__TO DO__.
Where the line containing "Оплата і доставка" appears in the records below, begin there and write out each line exactly until the last one, and nothing more.

__DATASET EXTRACT__.
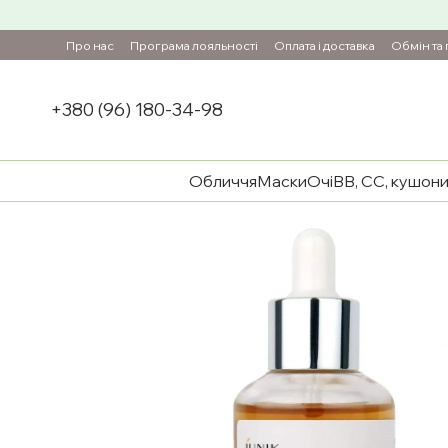
Перейти до основного контенту
Про нас
Програма лояльності
Оплата і доставка
Обмін та
+380 (96) 180-34-98
Обличчя
Маски
Очі
BB, CC, кушон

__OUTPUT__.
Оплата і доставка
Обмін та
+380 (96) 180-34-98
Обличчя
Маски
Очі
BB, CC, кушон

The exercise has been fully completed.